Elliptical curve cryptography is a method of encoding data files so that only specific individuals can decode them. ECC is based on the mathematics of elliptic curves and uses the location of points on an elliptic curve to encrypt and decrypt information. ECC affords efficient implementation of wireless security features, such as secure electronic mail and Web browsing but has some disadvantages when compared with other cryptography techniques.

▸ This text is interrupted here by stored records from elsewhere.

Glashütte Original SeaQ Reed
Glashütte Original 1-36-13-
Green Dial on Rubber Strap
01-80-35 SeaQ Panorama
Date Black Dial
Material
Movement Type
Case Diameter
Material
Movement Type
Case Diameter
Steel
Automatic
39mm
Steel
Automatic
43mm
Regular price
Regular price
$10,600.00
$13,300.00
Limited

Victor Miller of IBM and Neal Koblitz of the University of Washington first proposed ECC, independently, in the mid 1980s. ECC is not a new technology and has proven its security by withstanding a generation of attacks. In recent years, as the wireless industry has grown, ECC has been adopted by numerous companies as an innovative security technology. ECC has been standardized by the American National Standards Institute, the National Institute of Standards and Technology and the Federal Information Processing Standard.
ECC employs a relatively short encryption key -- a value that must be fed into the encryption algorithm to decode an encrypted message. This short key is faster and requires less computing power than other first-generation encryption public key algorithms. For example, a 160-bit ECC encryption key provides the same security as a 1024-bit RSA encryption key and can be up to 15 times faster, depending on the platform on which it is implemented. RSA is a first-generation public-key cryptography technique invented by Ronald Rivest, Adi Shamir and Leonard Adleman in the late 70s. Both RSA and ECC are in widespread use. The advantages of ECC over RSA are particularly important in wireless devices, where computing power, memory and battery life are limited.
One of the main disadvantages of ECC is that it increases the size of the encrypted message significantly more than RSA encryption. Furthermore, the ECC algorithm is more complex and more difficult to implement than RSA, which increases the likelihood of implementation errors, thereby reducing the security of the algorithm.
Public Versus Private Key Cryptography
ECC is a form of public key cryptography, in which one encryption key, known as a private key, is kept secret, while another, known as a public key, is freely distributed. Public key cryptography is computationally more expensive than private key encryption, which employs a single, shared encryption key. In wireless devices, public key encryption can shorten the lifetime of batteries or of the devices themselves.